╭─ Data provided

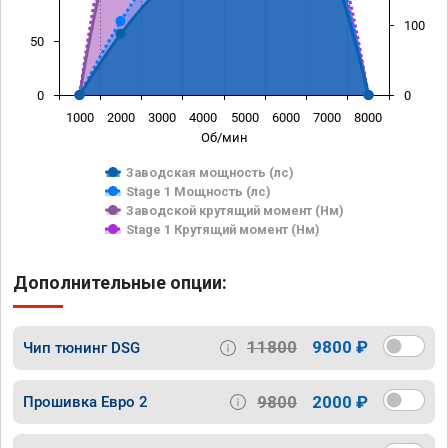
100
50
0
0
1000
2000
3000
4000
5000
6000
7000
8000
Об/мин
Заводская мощность (лс)
Stage 1 Мощность (лс)
Заводской крутящий момент (Нм)
Stage 1 Крутящий момент (Нм)
Дополнительные опции:
11800
9800 ₽
Чип тюнинг DSG
9800
2000 ₽
Прошивка Евро 2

╰─

• What to work on: Exactly as they appear above, write out all the entries, without pictures.

• Response area:
100
50
0
0
1000
2000
3000
4000
5000
6000
7000
8000
Об/мин
Заводская мощность (лс)
Stage 1 Мощность (лс)
Заводской крутящий момент (Нм)
Stage 1 Крутящий момент (Нм)
Дополнительные опции:
11800
9800 ₽
Чип тюнинг DSG
9800
2000 ₽
Прошивка Евро 2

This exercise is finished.